▶ **Exercise**: Search the data for the word "complementary" and copy each line that has it.

▶ **Data under study**:
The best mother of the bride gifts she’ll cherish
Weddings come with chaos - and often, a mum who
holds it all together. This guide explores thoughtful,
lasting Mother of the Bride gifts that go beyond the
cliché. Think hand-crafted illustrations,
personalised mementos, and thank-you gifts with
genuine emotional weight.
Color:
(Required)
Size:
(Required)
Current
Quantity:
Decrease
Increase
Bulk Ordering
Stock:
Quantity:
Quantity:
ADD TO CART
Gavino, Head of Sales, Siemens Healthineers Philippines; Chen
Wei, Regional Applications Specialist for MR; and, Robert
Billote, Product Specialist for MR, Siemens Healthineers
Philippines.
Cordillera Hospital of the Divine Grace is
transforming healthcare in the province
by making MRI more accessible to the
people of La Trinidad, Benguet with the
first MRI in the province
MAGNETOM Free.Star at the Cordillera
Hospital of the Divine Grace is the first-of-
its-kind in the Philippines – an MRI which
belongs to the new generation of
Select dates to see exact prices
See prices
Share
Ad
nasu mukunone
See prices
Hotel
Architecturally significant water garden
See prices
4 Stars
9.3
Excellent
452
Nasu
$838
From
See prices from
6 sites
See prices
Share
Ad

* * *

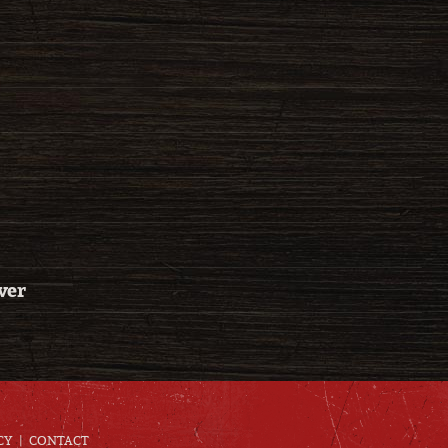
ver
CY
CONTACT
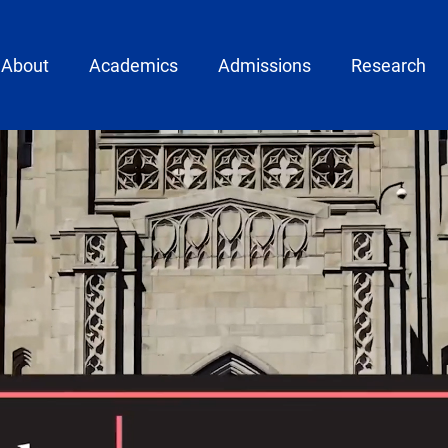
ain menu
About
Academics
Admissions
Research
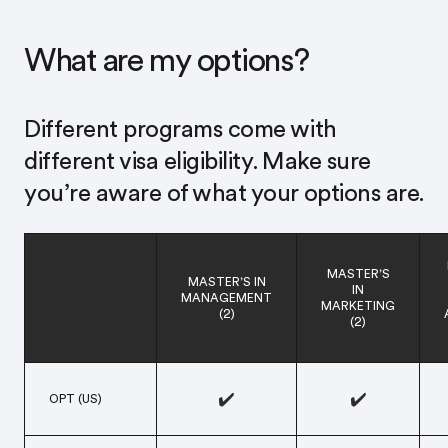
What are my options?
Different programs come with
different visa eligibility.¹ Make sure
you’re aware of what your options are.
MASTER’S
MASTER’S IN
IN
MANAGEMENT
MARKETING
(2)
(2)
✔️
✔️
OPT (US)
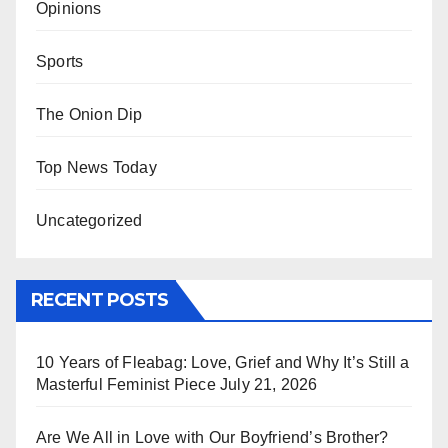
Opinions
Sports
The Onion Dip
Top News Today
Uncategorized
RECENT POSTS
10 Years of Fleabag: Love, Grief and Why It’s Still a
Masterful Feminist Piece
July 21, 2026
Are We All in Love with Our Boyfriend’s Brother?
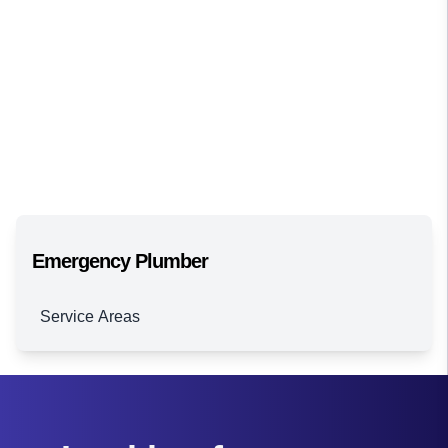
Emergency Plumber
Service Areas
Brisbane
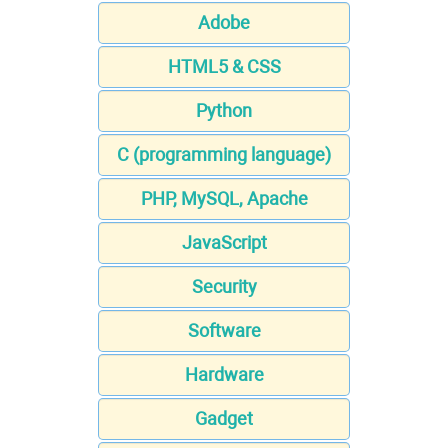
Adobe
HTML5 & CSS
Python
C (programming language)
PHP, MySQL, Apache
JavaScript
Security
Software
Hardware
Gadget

==

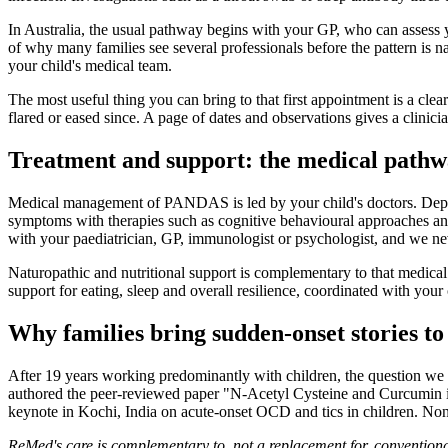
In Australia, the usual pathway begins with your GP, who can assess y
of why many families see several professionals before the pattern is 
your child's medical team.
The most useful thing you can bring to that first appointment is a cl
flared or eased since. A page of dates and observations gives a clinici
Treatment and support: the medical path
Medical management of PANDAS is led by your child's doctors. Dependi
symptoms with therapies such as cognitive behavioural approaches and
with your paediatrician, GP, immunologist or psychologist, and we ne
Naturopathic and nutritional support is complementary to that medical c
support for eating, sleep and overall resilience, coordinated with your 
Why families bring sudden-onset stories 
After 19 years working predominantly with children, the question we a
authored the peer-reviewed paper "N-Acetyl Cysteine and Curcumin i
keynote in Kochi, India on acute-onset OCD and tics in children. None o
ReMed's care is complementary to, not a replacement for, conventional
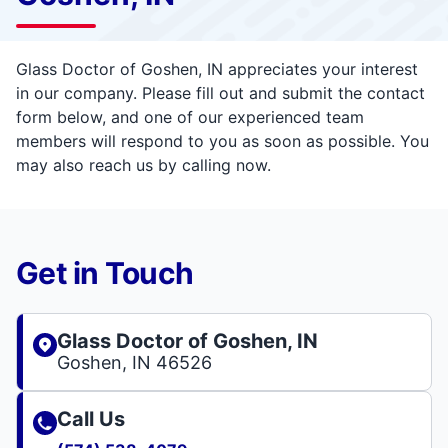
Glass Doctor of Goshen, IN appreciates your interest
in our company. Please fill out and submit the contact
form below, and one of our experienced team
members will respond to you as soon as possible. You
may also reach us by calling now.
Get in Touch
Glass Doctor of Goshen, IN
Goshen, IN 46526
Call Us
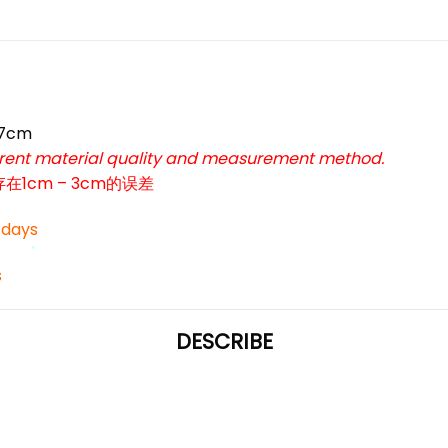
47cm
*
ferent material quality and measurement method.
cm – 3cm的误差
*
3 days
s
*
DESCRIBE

▶ **Finished exercise**:
Naturopathic and nutritional support is complementary to that medical c
ReMed's care is complementary to, not a replacement for, conventional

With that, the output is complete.